The application for a judicial review, which was submitted on behalf of 67 year old disabled resident Maria Nash, argues that neither contract is legal because the council failed to comply with statutory guidance which places an obligation on the local authority to fully consult all stakeholders, including residents, voluntary organisations and businesses.
The case is also based on claims that the council “unlawfully denied a legitimate expectation that the London Borough of Barnet would carry out consultations with its stakeholders”, “failed to discharge its public sector equality duty”, “failed to discharge its fiduciary duty”, and breached the council’s obligation “to award the NSCSO to the tenderer submitting the most economically advantageous tender.”
Speaking to Government Computing, Gerald Shamash of Steel & Shamash, the solicitor acting for the claimant Maria Nash, said, “The strongest point is that the council failed to consult. They will argue that they have- or don’t need to- but the truth is that this is such a big contract, and they just can’t have done.
“We’re going to have a pretty good run on this. We want to see the contract, who the council consulted, and what that consultation meant.

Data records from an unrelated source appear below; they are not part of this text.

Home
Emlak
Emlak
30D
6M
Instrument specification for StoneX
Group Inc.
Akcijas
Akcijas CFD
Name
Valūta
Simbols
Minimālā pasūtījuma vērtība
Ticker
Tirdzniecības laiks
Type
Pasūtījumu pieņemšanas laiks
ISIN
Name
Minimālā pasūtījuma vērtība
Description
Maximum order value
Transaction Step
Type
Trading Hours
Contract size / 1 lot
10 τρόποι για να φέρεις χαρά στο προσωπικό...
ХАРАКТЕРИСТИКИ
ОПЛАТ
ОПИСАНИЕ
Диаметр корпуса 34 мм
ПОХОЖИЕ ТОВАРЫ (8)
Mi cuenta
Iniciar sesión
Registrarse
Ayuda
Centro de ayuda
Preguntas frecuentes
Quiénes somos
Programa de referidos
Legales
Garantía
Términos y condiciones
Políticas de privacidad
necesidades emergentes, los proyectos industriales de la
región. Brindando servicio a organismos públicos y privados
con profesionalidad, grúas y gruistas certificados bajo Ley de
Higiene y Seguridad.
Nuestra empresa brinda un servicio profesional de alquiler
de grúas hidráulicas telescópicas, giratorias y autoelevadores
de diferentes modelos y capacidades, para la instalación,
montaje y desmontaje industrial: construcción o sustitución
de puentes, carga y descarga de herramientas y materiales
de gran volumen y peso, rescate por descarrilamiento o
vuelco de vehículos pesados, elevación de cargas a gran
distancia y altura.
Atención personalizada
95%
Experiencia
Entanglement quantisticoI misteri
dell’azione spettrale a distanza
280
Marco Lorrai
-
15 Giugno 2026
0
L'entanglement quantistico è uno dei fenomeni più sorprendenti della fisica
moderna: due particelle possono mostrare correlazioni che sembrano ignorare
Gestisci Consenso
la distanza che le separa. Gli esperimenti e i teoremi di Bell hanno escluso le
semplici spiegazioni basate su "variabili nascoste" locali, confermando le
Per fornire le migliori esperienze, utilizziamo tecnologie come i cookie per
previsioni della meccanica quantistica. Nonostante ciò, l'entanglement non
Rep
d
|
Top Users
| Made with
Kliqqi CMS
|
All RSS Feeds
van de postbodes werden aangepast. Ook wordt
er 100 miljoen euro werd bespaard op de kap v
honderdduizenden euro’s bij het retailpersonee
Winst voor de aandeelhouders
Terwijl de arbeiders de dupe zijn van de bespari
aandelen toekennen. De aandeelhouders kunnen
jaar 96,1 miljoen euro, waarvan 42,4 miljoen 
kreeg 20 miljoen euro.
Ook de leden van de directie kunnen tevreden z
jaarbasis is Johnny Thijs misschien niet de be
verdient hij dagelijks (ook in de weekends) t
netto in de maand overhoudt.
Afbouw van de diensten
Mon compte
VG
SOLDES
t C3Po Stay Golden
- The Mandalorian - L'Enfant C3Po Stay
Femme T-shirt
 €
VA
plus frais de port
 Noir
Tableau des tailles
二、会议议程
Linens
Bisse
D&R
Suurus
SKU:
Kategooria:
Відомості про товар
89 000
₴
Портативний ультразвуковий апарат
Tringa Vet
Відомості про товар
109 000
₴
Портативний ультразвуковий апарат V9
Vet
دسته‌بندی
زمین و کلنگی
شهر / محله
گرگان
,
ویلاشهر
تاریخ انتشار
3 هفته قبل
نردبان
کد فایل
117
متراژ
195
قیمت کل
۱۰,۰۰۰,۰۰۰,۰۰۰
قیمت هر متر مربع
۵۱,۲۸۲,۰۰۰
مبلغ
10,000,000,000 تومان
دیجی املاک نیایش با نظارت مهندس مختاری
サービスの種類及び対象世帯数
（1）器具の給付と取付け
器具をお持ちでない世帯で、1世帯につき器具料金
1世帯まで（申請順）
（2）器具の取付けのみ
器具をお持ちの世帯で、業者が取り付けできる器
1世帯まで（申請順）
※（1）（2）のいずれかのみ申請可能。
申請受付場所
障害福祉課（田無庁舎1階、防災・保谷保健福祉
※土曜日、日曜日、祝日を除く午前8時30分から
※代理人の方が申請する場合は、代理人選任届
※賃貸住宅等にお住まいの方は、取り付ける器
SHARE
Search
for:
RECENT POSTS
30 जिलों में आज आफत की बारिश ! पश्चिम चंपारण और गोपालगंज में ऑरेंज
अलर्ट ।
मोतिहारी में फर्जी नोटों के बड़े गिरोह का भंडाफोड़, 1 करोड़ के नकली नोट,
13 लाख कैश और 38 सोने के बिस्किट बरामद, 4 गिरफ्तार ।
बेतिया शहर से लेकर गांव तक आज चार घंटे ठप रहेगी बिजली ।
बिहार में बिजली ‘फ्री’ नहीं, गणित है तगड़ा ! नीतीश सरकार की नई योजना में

“They have to consult. If they haven’t, then they have to go back and do the job properly across the borough. Once they’ve done that, and if it’s a meaningful consultation, it may show that residents agree with the contract. If the people of Barnet want this we accept that, but it has to be done properly and it has to be meaningful.
“We haven’t done this just for the heck of it. Public money is being spent on this [legal case]. But the scale of it is so huge, and it is changing the democratic relationship between residents and who they vote for.
“If we were to win on the consultation point, that would change the landscape across the country…there have been other cases like this in Cornwall and Suffolk, but the point for us is that nothing has been done on this scale.”
Whatever the outcome, the case may have wider implications for local authorities considering outsourcing services to private sector providers to address cuts in central government spending.
Barnet Council is not the only local authority to run into controversy regarding large outsourcing contracts.
In December 2012 Cornwall Council voted to abandon a full ‘joint venture’ with BT, opting instead for only part of the initial plan to go ahead. In their original form, the proposals were responsible for months of political instability, with the deputy leader of the council resigning, the leader being ousted after losing a confidence vote, and one of the bidders for the contract pulling out.
Andrew Wallis, Independent Councillor at Cornwall Council, said, “I look forward to the outcome of this case, as it could have far reaching ramifications for any local authority in how it carries out its business. Either way, I feel any large-scale plan to outsource council services must have the full support of its residents. Without it, I believe it does not have the legitimate power to carry out this course of action.”